(Rendered page images)
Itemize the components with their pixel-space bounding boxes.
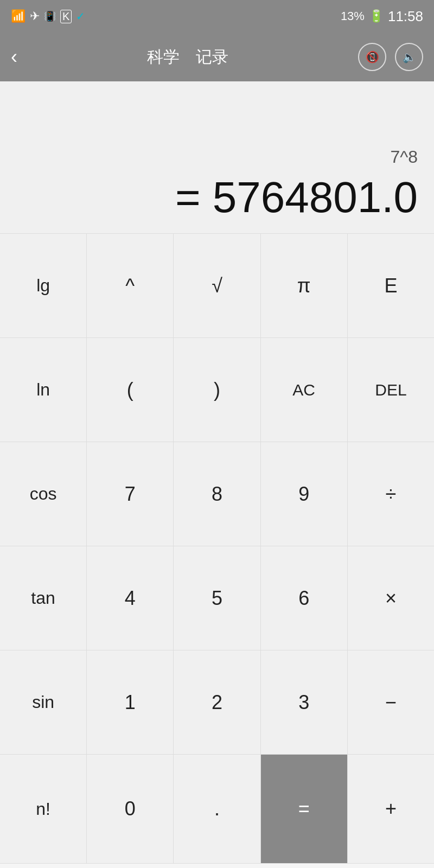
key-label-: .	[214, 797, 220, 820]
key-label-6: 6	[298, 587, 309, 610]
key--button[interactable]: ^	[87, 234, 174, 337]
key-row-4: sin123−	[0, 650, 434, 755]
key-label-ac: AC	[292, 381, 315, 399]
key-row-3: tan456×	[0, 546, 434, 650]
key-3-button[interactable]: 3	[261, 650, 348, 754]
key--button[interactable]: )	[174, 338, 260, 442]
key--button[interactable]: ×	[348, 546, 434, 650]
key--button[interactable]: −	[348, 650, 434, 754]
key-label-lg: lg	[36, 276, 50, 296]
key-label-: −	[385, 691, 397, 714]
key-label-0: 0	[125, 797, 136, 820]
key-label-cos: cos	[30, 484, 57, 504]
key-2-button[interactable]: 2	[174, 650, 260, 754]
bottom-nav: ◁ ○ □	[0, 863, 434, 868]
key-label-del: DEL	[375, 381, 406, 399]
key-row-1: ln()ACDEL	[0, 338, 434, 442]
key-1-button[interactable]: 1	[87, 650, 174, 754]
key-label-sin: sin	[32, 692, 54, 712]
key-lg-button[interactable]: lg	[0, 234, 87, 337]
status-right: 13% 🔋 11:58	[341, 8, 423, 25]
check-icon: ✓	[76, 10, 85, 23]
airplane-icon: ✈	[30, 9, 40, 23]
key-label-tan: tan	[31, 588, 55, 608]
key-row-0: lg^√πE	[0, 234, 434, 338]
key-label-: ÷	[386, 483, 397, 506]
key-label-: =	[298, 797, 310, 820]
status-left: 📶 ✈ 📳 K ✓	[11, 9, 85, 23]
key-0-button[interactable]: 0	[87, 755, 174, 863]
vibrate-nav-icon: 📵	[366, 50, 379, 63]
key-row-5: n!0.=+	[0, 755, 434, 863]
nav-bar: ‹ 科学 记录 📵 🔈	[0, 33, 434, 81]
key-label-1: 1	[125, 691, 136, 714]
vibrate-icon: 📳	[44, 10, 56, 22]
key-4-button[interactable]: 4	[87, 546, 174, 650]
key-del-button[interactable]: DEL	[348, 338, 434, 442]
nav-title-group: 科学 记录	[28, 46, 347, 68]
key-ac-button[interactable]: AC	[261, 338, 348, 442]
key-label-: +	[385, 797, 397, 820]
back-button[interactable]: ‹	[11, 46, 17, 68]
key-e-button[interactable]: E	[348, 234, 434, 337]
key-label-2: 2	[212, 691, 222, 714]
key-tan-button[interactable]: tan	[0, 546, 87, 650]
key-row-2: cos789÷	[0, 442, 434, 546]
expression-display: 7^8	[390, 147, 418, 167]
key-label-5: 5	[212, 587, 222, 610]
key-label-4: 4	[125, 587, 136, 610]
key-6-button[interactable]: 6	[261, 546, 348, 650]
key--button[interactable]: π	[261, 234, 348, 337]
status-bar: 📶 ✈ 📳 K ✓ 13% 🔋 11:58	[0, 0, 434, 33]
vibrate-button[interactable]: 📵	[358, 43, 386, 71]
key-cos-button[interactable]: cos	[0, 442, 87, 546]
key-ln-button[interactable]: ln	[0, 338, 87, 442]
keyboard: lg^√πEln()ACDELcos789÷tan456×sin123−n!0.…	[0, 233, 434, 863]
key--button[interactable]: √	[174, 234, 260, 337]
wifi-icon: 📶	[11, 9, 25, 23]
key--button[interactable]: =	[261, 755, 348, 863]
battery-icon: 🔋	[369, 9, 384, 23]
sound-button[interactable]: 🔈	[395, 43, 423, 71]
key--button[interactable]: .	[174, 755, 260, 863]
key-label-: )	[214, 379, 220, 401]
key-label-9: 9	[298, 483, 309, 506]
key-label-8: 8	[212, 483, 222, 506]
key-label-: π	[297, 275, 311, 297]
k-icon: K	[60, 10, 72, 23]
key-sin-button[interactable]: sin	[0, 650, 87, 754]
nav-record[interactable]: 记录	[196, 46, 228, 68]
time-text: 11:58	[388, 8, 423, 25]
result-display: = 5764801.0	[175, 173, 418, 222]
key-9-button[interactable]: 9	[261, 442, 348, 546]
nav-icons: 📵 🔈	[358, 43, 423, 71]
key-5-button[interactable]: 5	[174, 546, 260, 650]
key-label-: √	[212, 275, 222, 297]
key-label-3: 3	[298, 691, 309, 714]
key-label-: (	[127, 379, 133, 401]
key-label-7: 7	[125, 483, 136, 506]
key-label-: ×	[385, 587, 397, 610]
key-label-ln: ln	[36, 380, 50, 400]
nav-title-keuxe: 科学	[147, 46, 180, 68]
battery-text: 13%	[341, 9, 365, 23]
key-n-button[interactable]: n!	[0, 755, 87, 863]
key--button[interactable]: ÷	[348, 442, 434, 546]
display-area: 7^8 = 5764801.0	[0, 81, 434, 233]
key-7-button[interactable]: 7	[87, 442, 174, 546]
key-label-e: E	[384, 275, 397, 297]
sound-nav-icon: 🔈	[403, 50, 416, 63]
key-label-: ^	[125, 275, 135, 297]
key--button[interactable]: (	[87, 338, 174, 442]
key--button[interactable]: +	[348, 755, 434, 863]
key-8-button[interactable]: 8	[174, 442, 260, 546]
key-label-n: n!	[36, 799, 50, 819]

#### Task description
Every line above with the word "display" belongs in the answer, copied as written.

#### Answer section
expression-display: 7^8	[390, 147, 418, 167]
result-display: = 5764801.0	[175, 173, 418, 222]
display-area: 7^8 = 5764801.0	[0, 81, 434, 233]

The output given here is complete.